(Structured page parsing data)
----------------------------------------

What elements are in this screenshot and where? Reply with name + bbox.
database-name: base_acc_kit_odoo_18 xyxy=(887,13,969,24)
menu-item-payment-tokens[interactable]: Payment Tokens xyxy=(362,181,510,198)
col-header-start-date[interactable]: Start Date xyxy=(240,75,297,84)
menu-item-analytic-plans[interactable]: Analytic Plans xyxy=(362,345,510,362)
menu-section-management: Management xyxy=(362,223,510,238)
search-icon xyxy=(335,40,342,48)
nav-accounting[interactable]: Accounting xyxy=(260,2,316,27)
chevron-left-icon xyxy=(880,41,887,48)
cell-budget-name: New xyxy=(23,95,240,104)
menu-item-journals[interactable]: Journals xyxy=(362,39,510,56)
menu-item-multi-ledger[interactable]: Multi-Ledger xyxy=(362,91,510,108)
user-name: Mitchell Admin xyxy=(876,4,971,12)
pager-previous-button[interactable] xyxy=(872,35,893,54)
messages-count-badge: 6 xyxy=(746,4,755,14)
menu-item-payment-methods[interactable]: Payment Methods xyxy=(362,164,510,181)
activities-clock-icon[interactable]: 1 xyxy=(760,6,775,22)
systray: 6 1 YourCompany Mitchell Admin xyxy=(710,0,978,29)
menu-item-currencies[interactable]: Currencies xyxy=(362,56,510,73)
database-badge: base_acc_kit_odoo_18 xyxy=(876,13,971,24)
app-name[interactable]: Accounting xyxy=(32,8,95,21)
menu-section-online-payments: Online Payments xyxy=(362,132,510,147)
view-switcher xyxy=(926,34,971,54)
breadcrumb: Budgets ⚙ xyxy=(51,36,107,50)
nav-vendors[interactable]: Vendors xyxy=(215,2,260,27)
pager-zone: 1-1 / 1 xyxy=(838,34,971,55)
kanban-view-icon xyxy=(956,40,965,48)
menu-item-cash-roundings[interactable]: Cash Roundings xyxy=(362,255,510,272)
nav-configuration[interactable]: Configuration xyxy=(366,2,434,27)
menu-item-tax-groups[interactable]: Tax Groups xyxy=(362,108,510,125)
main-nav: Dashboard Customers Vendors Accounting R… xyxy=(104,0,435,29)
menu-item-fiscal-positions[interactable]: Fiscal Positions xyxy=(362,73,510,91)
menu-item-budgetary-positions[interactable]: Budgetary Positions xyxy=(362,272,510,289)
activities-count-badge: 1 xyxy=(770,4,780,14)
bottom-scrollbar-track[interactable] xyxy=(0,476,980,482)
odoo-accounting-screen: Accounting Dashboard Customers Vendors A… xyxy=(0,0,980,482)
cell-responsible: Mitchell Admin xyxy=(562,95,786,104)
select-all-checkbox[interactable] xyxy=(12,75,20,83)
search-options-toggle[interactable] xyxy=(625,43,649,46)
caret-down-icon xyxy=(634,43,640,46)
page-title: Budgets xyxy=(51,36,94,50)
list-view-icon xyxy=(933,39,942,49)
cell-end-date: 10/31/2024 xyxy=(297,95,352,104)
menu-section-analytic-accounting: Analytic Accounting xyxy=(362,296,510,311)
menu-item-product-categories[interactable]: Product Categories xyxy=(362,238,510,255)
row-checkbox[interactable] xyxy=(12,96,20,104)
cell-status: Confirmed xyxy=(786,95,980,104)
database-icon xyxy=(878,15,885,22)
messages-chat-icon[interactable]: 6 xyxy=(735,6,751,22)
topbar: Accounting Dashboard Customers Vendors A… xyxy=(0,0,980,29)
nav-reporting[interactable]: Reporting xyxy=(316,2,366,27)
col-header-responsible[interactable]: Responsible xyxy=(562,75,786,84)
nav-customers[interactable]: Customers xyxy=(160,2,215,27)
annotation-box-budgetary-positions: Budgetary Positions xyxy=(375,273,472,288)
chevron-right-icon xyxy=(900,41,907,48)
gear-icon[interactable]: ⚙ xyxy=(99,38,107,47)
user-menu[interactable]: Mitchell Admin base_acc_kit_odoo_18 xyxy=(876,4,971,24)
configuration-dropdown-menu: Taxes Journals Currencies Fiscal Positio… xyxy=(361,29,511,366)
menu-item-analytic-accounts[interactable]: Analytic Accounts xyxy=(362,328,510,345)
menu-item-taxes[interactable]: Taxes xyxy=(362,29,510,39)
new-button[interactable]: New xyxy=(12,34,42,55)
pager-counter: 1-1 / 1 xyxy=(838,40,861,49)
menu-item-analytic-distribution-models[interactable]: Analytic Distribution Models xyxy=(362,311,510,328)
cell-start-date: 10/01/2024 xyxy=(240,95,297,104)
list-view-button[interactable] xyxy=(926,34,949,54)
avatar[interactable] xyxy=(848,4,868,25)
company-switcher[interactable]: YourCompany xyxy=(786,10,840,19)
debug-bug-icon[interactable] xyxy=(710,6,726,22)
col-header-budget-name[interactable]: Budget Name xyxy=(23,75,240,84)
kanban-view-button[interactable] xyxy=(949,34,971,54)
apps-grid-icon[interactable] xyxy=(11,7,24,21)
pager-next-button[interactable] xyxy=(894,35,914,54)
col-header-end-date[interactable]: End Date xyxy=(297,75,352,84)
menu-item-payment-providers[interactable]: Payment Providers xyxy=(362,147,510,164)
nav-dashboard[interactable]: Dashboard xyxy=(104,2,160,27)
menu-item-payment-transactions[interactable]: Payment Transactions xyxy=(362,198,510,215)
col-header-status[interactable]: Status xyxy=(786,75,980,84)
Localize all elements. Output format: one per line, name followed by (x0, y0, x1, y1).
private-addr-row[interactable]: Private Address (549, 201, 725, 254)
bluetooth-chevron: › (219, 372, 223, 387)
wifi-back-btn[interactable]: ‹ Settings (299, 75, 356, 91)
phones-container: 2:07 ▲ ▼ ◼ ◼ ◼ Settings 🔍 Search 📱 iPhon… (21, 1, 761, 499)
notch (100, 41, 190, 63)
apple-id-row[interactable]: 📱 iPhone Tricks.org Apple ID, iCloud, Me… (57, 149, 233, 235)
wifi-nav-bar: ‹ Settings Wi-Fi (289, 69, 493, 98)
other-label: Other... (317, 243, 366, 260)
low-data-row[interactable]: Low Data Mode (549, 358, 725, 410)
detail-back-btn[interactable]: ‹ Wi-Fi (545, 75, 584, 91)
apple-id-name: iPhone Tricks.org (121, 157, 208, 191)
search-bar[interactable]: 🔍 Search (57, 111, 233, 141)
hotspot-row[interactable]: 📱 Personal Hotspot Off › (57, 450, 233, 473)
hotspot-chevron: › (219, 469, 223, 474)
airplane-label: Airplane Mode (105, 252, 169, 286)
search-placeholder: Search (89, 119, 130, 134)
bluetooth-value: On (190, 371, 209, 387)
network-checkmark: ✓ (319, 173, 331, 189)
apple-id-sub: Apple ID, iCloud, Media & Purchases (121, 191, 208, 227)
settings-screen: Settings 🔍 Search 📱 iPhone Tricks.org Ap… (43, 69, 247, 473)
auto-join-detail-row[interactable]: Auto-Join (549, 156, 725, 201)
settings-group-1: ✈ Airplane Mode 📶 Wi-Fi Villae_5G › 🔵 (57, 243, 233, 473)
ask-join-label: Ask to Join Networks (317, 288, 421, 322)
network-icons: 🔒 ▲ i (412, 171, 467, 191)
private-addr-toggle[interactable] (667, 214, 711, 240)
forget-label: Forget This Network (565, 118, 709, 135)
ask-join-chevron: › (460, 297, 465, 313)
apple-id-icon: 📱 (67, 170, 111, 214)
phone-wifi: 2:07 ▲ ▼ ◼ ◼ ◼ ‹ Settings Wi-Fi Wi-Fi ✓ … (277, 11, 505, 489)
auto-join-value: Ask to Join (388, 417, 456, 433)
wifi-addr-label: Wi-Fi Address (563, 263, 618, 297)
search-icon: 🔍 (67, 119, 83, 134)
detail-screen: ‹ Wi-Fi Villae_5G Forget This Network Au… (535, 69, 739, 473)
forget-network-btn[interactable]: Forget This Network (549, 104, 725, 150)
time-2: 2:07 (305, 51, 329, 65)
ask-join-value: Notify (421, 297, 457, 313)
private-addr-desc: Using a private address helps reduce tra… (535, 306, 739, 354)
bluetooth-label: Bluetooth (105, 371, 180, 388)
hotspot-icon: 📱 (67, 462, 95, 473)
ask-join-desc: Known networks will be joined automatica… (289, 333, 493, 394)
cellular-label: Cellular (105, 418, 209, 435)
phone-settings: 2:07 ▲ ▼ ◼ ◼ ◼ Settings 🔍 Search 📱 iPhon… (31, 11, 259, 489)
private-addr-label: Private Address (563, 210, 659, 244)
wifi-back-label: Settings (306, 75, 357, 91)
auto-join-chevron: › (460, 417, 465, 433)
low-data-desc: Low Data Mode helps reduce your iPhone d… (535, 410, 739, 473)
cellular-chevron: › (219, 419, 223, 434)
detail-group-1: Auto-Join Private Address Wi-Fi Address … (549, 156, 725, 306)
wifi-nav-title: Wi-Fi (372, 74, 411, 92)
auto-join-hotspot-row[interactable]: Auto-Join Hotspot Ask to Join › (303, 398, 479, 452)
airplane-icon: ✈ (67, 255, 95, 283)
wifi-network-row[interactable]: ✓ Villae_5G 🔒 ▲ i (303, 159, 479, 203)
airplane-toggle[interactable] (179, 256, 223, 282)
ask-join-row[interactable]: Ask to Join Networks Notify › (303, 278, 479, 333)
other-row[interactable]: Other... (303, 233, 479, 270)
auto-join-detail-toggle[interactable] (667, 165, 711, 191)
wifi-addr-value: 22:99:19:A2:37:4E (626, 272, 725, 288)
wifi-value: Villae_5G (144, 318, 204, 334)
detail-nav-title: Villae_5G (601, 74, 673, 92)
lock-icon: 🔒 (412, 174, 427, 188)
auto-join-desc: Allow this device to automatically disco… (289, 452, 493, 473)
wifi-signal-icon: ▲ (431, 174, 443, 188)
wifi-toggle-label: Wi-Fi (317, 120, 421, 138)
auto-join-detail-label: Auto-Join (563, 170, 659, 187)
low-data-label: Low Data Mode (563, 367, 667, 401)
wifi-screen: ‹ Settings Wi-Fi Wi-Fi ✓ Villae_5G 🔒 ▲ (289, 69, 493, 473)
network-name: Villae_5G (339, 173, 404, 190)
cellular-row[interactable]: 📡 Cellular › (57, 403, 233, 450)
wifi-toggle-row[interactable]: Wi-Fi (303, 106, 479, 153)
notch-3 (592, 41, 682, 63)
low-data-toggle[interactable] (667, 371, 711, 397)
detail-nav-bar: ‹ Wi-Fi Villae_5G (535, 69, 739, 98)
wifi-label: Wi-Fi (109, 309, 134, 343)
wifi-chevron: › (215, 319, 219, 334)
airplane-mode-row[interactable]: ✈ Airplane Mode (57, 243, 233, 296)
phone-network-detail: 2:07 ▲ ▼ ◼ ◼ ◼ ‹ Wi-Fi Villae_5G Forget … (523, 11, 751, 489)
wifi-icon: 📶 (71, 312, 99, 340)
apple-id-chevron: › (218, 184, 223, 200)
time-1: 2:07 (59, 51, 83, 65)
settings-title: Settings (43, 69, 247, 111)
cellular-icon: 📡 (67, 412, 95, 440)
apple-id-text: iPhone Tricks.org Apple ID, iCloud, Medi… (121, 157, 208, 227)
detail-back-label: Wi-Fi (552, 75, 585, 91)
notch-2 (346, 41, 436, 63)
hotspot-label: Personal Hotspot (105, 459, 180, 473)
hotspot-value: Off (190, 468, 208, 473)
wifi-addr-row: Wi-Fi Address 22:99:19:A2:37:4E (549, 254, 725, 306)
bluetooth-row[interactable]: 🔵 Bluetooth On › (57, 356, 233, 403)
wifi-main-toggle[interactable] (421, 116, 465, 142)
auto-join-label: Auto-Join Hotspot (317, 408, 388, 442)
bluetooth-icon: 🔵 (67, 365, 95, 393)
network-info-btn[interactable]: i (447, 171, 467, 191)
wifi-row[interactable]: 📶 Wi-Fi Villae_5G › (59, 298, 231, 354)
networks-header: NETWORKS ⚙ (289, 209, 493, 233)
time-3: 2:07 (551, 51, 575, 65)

----------------------------------------

[WHAT THE EXERCISE ASKS]: All the lines that hold the word "Admin" must appear in the answer, copied from the records.

[RESULT OF THE EXERCISE]:
user-name: Mitchell Admin xyxy=(876,4,971,12)
systray: 6 1 YourCompany Mitchell Admin xyxy=(710,0,978,29)
cell-responsible: Mitchell Admin xyxy=(562,95,786,104)
user-menu[interactable]: Mitchell Admin base_acc_kit_odoo_18 xyxy=(876,4,971,24)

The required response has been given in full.